NIS2, CRA, and AI – the new rules of cybersecurity
Introduction
SecureSafe (DSwiss AG) CEO Alexander Sommer was recently interviewed by IT Business (it-business.de), one of Germany's leading publications for IT decision-makers. In the interview, conducted by editor Dr. Stefan Riedl, Sommer shares his perspective on what it takes to navigate today's converging pressures of regulation and AI-driven cyber threats, and what organisations need to do right now to stay ahead.
Key Takeaways
- Stop buying tools. Regain clarity on what you actually operate and where the real risks are.
- Three priorities: clean asset inventory, identity and permission hygiene, tested incident response.
- Regulators are penalizing good docs with weak execution. Operational proof is what counts.
- AI makes existing attacks faster and cheaper, not categorically new. Deepfakes, spear phishing, and session theft are the live threats.
- Harden identity first. Phishing-resistant MFA and minimal admin rights cut off the easiest attack paths.
- Digital sovereignty means knowing where your data is and being able to move or isolate it fast.
- Use compliance pressure to simplify architecture, not just tick boxes.
- Assign decision accountability, not policy ownership. Incident command must be practiced before a crisis hits.
Clarity and control over new tools
With NIS2 and the Cyber Resilience Act (CRA) now firmly on the agenda, Sommer argues that 2026 should be less about purchasing new tools and more about regaining clarity and control. Most IT landscapes have grown organically over time – accumulating cloud services, exceptions, and shadow admin accounts – leaving systems optimized for speed, but fragile under stress. His starting point: an honest inventory of what you actually operate, what is truly critical, and where the real risks lie.
Three concrete priorities for 2026
From there, Sommer outlines three immediate areas of focus: an up-to-date and realistic asset and data inventory; a clean-up of identities and permissions to reduce the most commonly exploited attack paths; and an incident readiness capability that works in practice, with usable logging, clear escalation paths, and tested recovery procedures. His message is clear: regulators are increasingly penalising good documentation paired with weak execution.

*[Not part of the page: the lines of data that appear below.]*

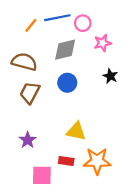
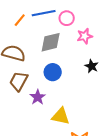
purple star: (28, 140) -> (38, 97), moved

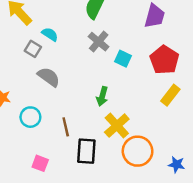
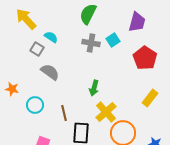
gray cross: (99, 42) -> (91, 43), turned -30
cyan square: (123, 59) -> (113, 40), moved, turned 32
yellow rectangle: (170, 95) -> (150, 98), moved

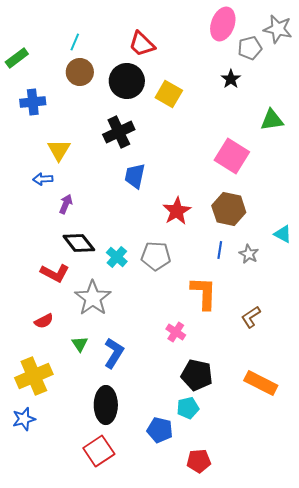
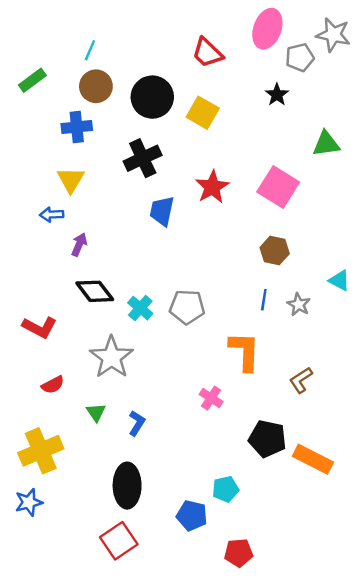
red trapezoid: (142, 44) -> (207, 53), moved
green rectangle: (17, 58) -> (32, 80), moved
blue cross: (33, 102) -> (77, 127), moved
brown hexagon: (229, 209) -> (275, 251), size x0.7
red star: (177, 211) -> (212, 187), moved
red L-shape: (55, 273) -> (40, 327), moved
blue L-shape: (114, 353) -> (137, 423), size x0.7
black pentagon: (197, 375) -> (267, 439), moved

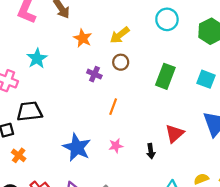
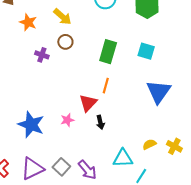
yellow arrow: (120, 35) -> (62, 17), turned -96
orange line: (113, 107) -> (106, 86), moved
red triangle: (175, 134) -> (88, 103), moved

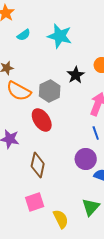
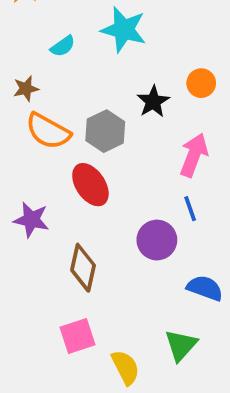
cyan semicircle: (24, 35) -> (63, 46), moved
purple circle: (86, 159) -> (157, 240), moved

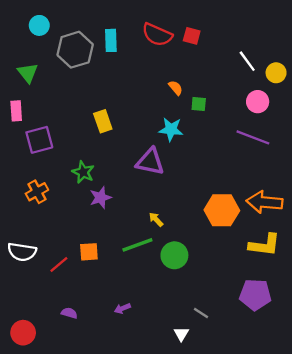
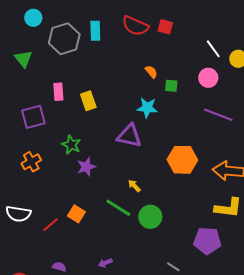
pink circle: (258, 102) -> (208, 78), moved
pink rectangle: (16, 111) -> (58, 92), moved
orange hexagon: (222, 210) -> (182, 160), moved
green line: (137, 245) -> (118, 208), turned 52
orange square: (89, 252) -> (76, 214), turned 36
purple pentagon: (255, 295) -> (207, 241), moved

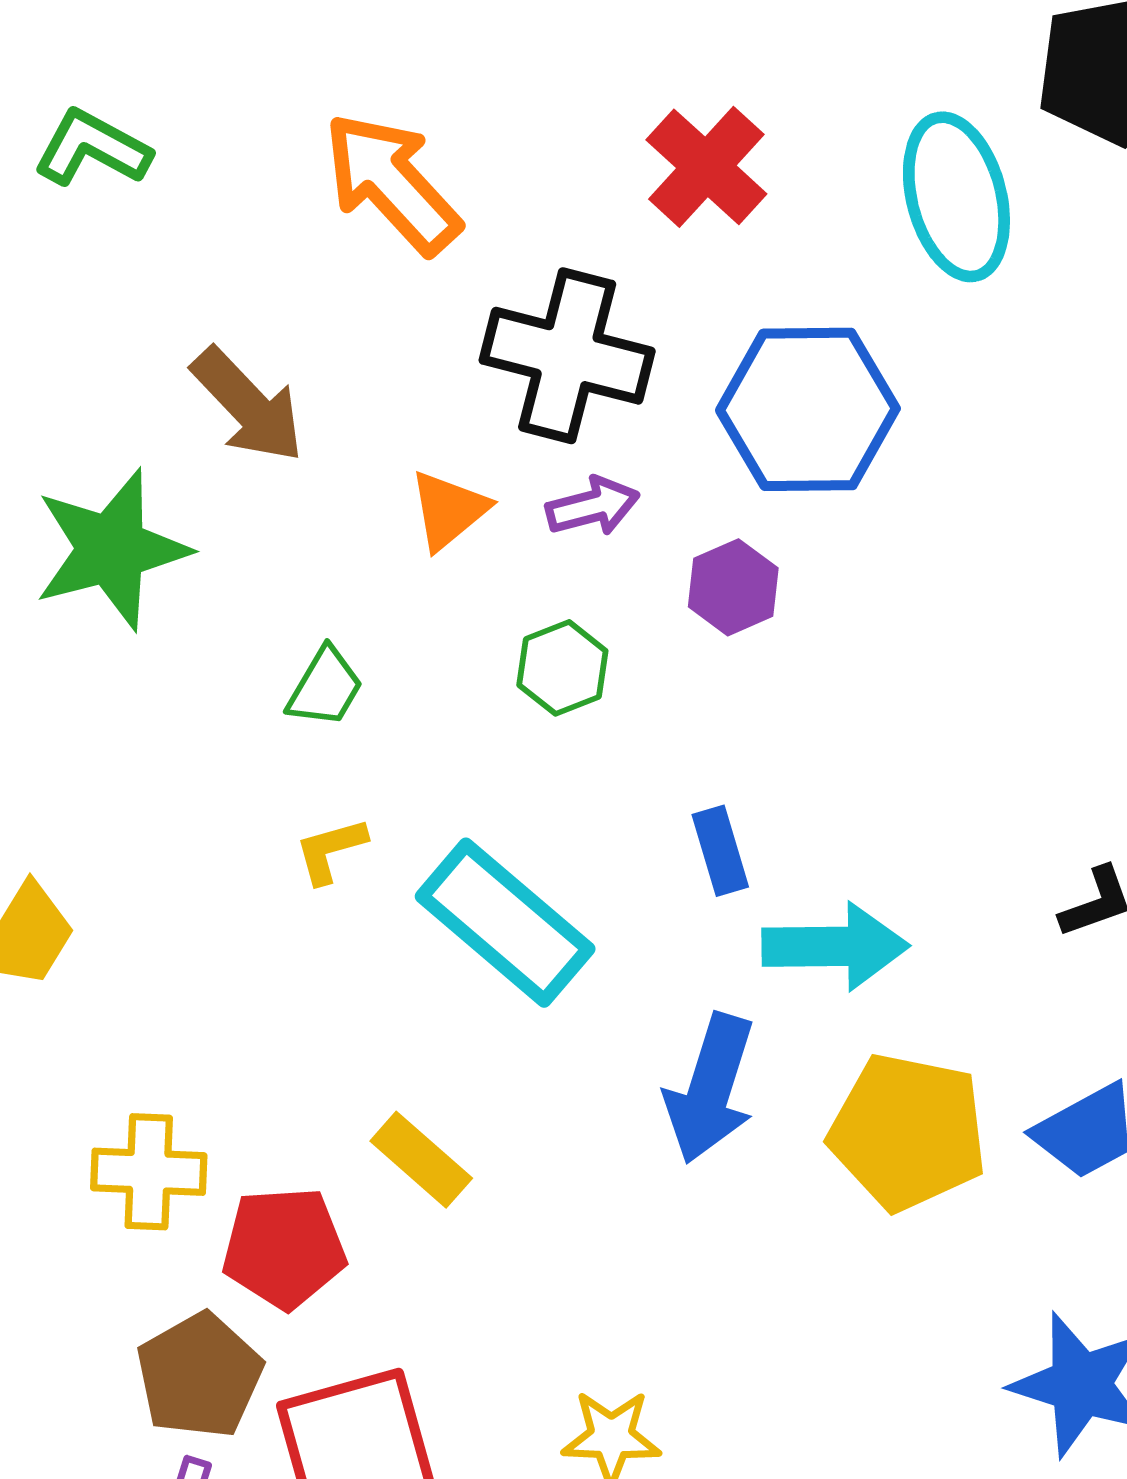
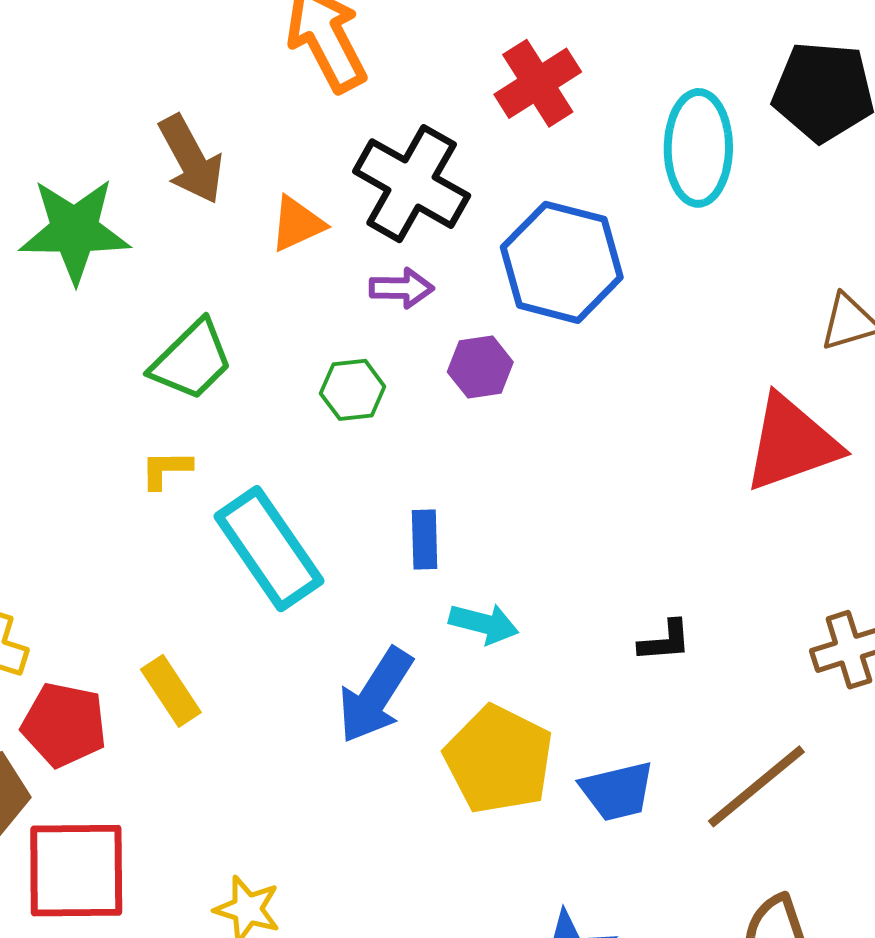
orange triangle: (449, 510) -> (297, 224), moved
green trapezoid: (325, 687) -> (192, 360), size x1.5
cyan arrow: (835, 946) -> (484, 624), size x0.7

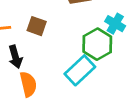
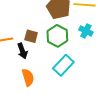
green hexagon: (97, 44) -> (57, 36), moved
black arrow: (15, 57) -> (22, 51), moved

What counts are demonstrable operational capabilities.
AI as a game changer in cybersecurity
Sommer dedicates significant attention to the role of AI in the threat landscape. AI does not create entirely new categories of cybercrime, but it makes existing attacks faster, cheaper, and far more convincing. The most dangerous current patterns include deepfake-assisted fraud, AI-generated spear phishing combined with MFA fatigue, and token or session theft that bypasses traditional malware detection. The most effective countermeasure, in his view, is to focus on what AI amplifies most: identity, trust, and privileges. Hardening identities through phishing-resistant MFA, strong conditional access rules, and minimal standing admin rights removes the easiest path for AI-powered attacks to gain traction.
Digital sovereignty as an operational discipline
A recurring theme throughout the interview is digital sovereignty, which Sommer defines not as a preference for local providers, but as the ability to decide and recover when it matters. Can you answer, with confidence, where your sensitive data is, who has access to it, and how quickly you can move or isolate it? If not, dependency has quietly replaced control. Sommer sees the current compliance moment as an opportunity: using regulatory pressure as a lever to simplify architectures, standardise interfaces, and design systems with replaceable components, turning compliance from a cost centre into a strategic asset.
Governance: from policy responsibility to decision responsibility
Finally, Sommer stresses the need for a shift in security governance: away from policy ownership and toward clear decision accountability. Who decides? Who is responsible? Who communicates? Who acts? These questions must be answered at both board level and in day-to-day operations. Incident readiness, for example, cannot be designed during a crisis. It requires pre-defined classification criteria, an escalation path that functions within hours, and a practised incident command structure that brings together IT, security, legal, and communications.
👉 Read the full article on IT Business:
https://www.it-business.de/nis2-und-cra-in-zeiten-von-ki-es-wird-ernst-a-0656f50b91e229cc71487436f25e45b2/
Published on: it-business.de
Author: Dr. Stefan Riedl
Conclusion
The rules of cybersecurity are not fundamentally changing, but the cost of getting them wrong is. What NIS2, the CRA, and AI-driven threats collectively demand is operational discipline: knowing what you run, controlling who has access, and being ready to act before a crisis forces your hand. Compliance is the floor, not the ceiling. The organizations that treat this moment as a prompt to simplify and strengthen will come out ahead. The ones that treat it as a documentation exercise will not.